Whether you’re looking for swings, slides, sprinklers or the perfect park for children with disabilities, CBSNewYork has the five best bets. By Carly Sitzer.
East Side at 85th Street
The name Ancient Playground doesn’t refer to the age of the playground—it’s actually one of Central Park’s most recently reconstructed areas—but rather to the theme of it. The playground features pyramids, sundials and other things inspired by the nearby Metropolitan Museum of Art’s Egyptian Art collection.
Hoe Avenue near E. 165th St.
Printers Park offers a jungle gym complete with an educational lesson. The Park—which honors Richard March Hoe, the inventor of the lightning printing press—has a jungle gym that emulates a life-size printing press.
Playground For All Children
Flushing Meadows–Corona Park
This playground, which is on grounds at the site of the World’s Fair and CitiField, is one of few of its kind in the country. The Playground for all children is completely accessible to be enjoyed by children with disabilities (and, of course, those without).
Playground at Pier 51
Horatio St. and W.12th St.
If you’re looking to cool down on a hot day, look no further than the Playground at Pier 51. The water features, which are controlled by interactive play structures, include a replica of the Minetta Brook.
Nelson A. Rockefeller Park
Battery Park City (enter at Chambers St. and River Terr.)
The pedal-powered carousel is just one of many attractions children will love in the playground at Nelson A. Rockefeller Park. In addition, there is a collection of bronze sculptures, The Real World collection by artist Tom Otterness, which kids and parents alike can enjoy.

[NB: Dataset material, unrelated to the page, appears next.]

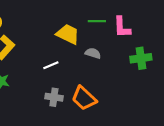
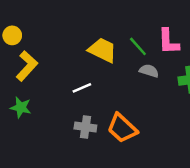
green line: (97, 21) -> (138, 46), moved, turned 48
gray semicircle: (93, 53) -> (149, 71), moved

Zucker Natural Exploration Area
The city’s first truly natural playground, the Zucker Natural Exploration Area was created out of the chaos of Superstorm Sandy. Using storm-damaged trees and other materials, the Prospect Park Alliance opened the playground in 2013. If you’ve got a kid in your life who loves to scuttle, root, climb, and wander in the wild, then this is his/her ideal playground. While it’s a bit hard to find, tucked as it is in a leafy area off the park’s Long Meadow, it’s good for hours and hours of unstructured, self-directed play. Ah, to be 10 again.